On Saturday morning our destination was Druridge Bay and southeast Northumberland and another poor weather forecast ( a bit of a running theme during the holiday…) suggested that we may well get wet. An addition to the mammal list for the trip raced across the road ahead of us; a Stoat – an endearing predator and one of NEWT’s favourite animals.
We arrived in Amble for our sailing around Coquet Island with Dave Gray’s Puffin Cruises; as Dave manoeuvred the excellent Steadfast into the harbour, the rain arrived from the northeast. The sailing around the island produced excellent views of Roseate Terns, as well as Common, Arctic and Sandwich Terns, Gannets, Puffins, Razorbills and Guillemots. As we sailed in a wide arc from the island to begin the journey back to the harbour an Arctic Skua was harassing terns away to the north. Four more Arctic Skuas were followed by a real seawatching prize as a Pomarine Skua lumbered menacingly by before settling on the sea. Our final Arctic Skua flew over the harbour just before we docked and I suggested that the Country Barn Coffee Shop at Widdrington would be the best destination once we were back on dry land.
Refreshed, dried and ready to go we visited the NWT reserve of East Chevington. The tern roost allowed close comparison of Common and Arctic Terns, but the bird described by one participant as ‘bird of the holiday’ was a superb male Marsh Harrier. A juvenile harrier appeared briefly over the reedbed as well, but the male perched for several minutes on a fence post. Just after we reached Druridge Pools, the heavens opened, lightning flashed, thunder rolled and 2 Wood Sandpipers bobbed along the edge of the main pool. A trip to Cresswell, and the most northerly breeding Avocets in England, followed and we all enjoyed views of a very obliging Brown Hare, Little Gulls and both Little and Great Crested Grebes. Another excellent evening meal and entertaining conversation (including David’s comment about Captain Birdseye in a cape..a reference to my appearance during the Coquet Island trip), concluded our final night in Seahouses.

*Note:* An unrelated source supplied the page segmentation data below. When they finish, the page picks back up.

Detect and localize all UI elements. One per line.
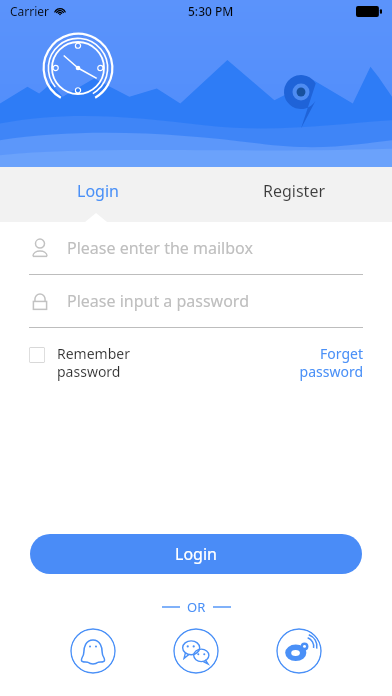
other: Email [29, 237, 51, 259]
staticText: Login [175, 543, 217, 565]
button[interactable]: Forget password [299, 344, 363, 381]
staticText: Please input a password [67, 290, 250, 312]
staticText: Login [77, 180, 119, 202]
button[interactable]: QQ login [70, 628, 116, 674]
staticText: Carrier [10, 3, 50, 19]
button[interactable]: Register [196, 167, 392, 222]
staticText: 5:30 PM [188, 3, 234, 19]
staticText: Register [263, 180, 326, 202]
button[interactable]: Weibo login [276, 628, 322, 674]
button[interactable]: Login [0, 167, 196, 222]
staticText: Remember password [57, 344, 130, 381]
button[interactable]: Password [29, 275, 363, 327]
other: Password [29, 290, 51, 312]
staticText: Please enter the mailbox [67, 237, 253, 259]
button[interactable]: Login [30, 534, 362, 574]
button[interactable]: WeChat login [173, 628, 219, 674]
button[interactable]: Remember password [29, 344, 130, 381]
button[interactable]: Email [29, 222, 363, 274]
staticText: OR [187, 598, 206, 616]
staticText: Forget password [299, 344, 363, 381]
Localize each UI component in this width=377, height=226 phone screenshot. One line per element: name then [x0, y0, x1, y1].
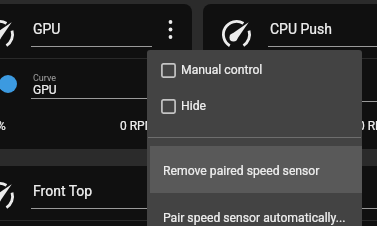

As I put my coffee cup and glass of orange juice on the table at breakfast on Sunday morning I looked out over the harbour and the words “it’s a glorious morning” were quickly followed by “and there’s a Spoonbill!”. Everyone rushed to the window to watch, as Northumberland delivered a fantastic finale to the holiday; poor weather forecasts, some stunning downpours, big seas, beautiful weather, iconic landscapes, excellent birdwatching…all in four days!